What does a Comedian have to do with Hoplite Warfare?

Eupolis wrote a play, called Taxiarchoi (the officers) in which Dionysus, in his saffron robed guise as an effeminate incompetent (this was a recurring image in Old Comedy--don't worry about it) shows up to receive hoplite training from Phormio (this play is dated between 428BC and 415BC.) Exciting stuff. The problem is that we have about 87 fragmentary lines. And few of them have anything to do with hoplite training.

Worth noting, though--and remember, I'm one of those people who is hesitant about hoplite training--that at least Athenians thought it was possible for a weak, effeminate man to have to be trained... that does suggest a citizen training program as early as 415. No Ephebe program then--or at least, no records attesting to such.
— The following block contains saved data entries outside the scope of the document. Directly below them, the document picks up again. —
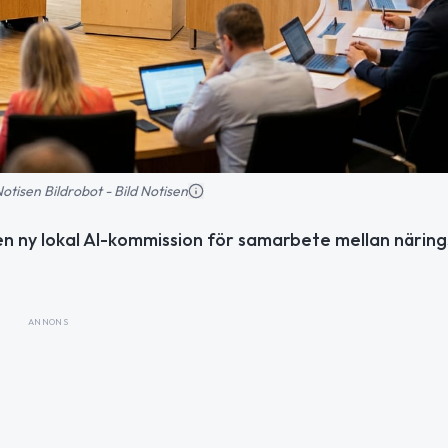
 Notisen Bildrobot - Bild Notisen
en ny lokal AI-kommission för samarbete mellan närings
ANNONS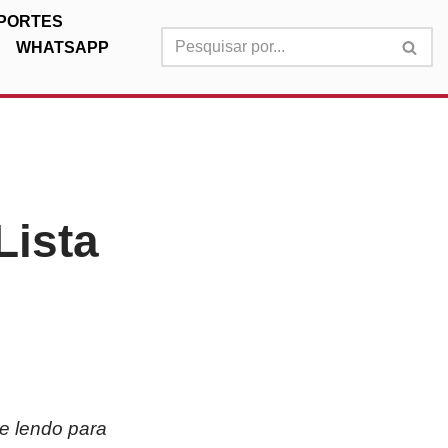
PORTES
WHATSAPP
Lista
e lendo para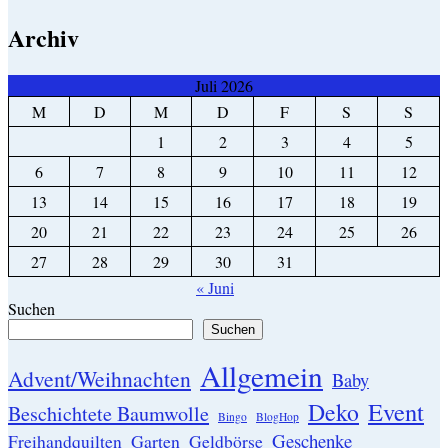
Archiv
Juli 2026
M
D
M
D
F
S
S
1
2
3
4
5
6
7
8
9
10
11
12
13
14
15
16
17
18
19
20
21
22
23
24
25
26
27
28
29
30
31
« Juni
Suchen
Suchen
Allgemein
Advent/Weihnachten
Baby
Event
Deko
Beschichtete Baumwolle
Bingo
BlogHop
Geschenke
Garten
Freihandquilten
Geldbörse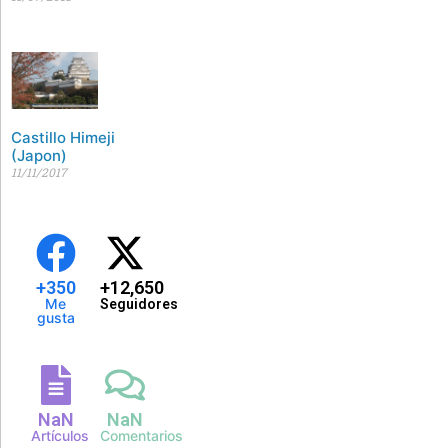
Castillo Himeji
(Japon)
11/11/2017
+
350
+
12,650
Me
Seguidores
gusta
NaN
NaN
Artículos
Comentarios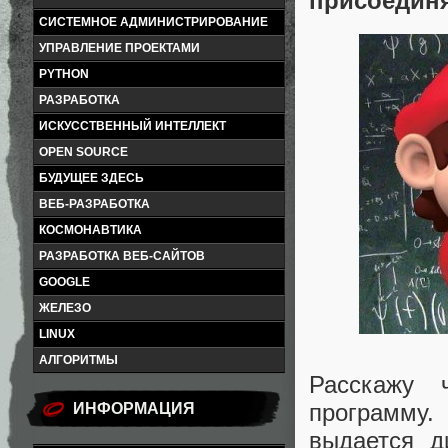
присоединя
СИСТЕМНОЕ АДМИНИСТРИРОВАНИЕ
УПРАВЛЕНИЕ ПРОЕКТАМИ
PYTHON
РАЗРАБОТКА
ИСКУССТВЕННЫЙ ИНТЕЛЛЕКТ
OPEN SOURCE
БУДУЩЕЕ ЗДЕСЬ
ВЕБ-РАЗРАБОТКА
КОСМОНАВТИКА
РАЗРАБОТКА ВЕБ-САЙТОВ
GOOGLE
ЖЕЛЕЗО
LINUX
АЛГОРИТМЫ
Расскажу 
программу.
ИНФОРМАЦИЯ
выдается д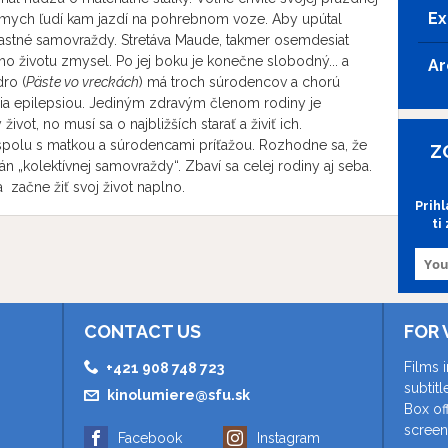
Ex
ámych ľudí kam jazdí na pohrebnom voze. Aby upútal
lastné samovraždy. Stretáva Maude, takmer osemdesiat
ho životu zmysel. Po jej boku je konečne slobodný... a
Ar
dro (
Päste vo vreckách
) má troch súrodencov a chorú
rpia epilepsiou. Jediným zdravým členom rodiny je
život, no musí sa o najbližších starať a živiť ich.
spolu s matkou a súrodencami príťažou. Rozhodne sa, že
Z
án „kolektívnej samovraždy“. Zbaví sa celej rodiny aj seba.
 začne žiť svoj život naplno.
Prih
ti
CONTACT US
FOR 
Films 
+421 908 748 723
subtit
kinolumiere@sfu.sk
Box of
screen
Facebook
Instagram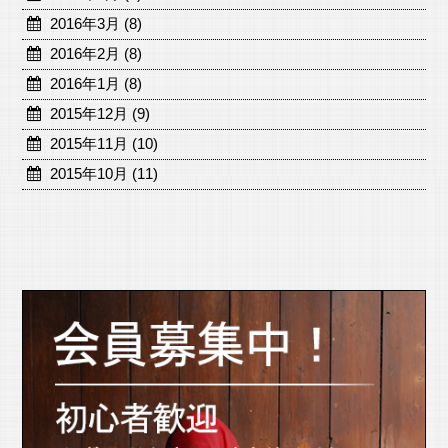
2016年3月 (8)
2016年2月 (8)
2016年1月 (8)
2015年12月 (9)
2015年11月 (10)
2015年10月 (11)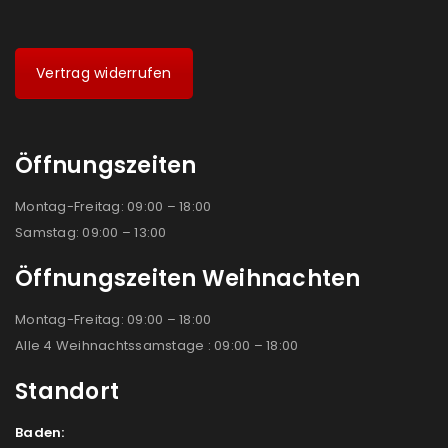
Vertrag widerrufen
Öffnungszeiten
Montag-Freitag: 09:00 – 18:00
Samstag: 09:00 – 13:00
Öffnungszeiten Weihnachten
Montag-Freitag: 09:00 – 18:00
Alle 4 Weihnachtssamstage : 09:00 – 18:00
Standort
Baden:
Here are the lines that do seem to me significant

276. No, not if you protect yourself by holding your shield in this way. (Apparently Phormio to Dionysus. Indicates that the god is being trained in shield use)
280. Wearing a chiton instead of a robe, and my hair filthy from lack of washing (apparently Dionysus on being a soldier)
281. For in battles, those in the front rank die--just like that.
340. It is necessary for the scouts to depart to their watch posts
352. the shield throwing hand

In the ancient world, everyone knew this play--apparently it was mentioned widely, in Roman literature as well as Greek, and there's every chance that we'll get a complete copy out of Herculaneum or the Egyptian desert. And we should hope so... the scholiast says it featured "Dionysus learning from great Phormio the laws of being a general and how to fight wars."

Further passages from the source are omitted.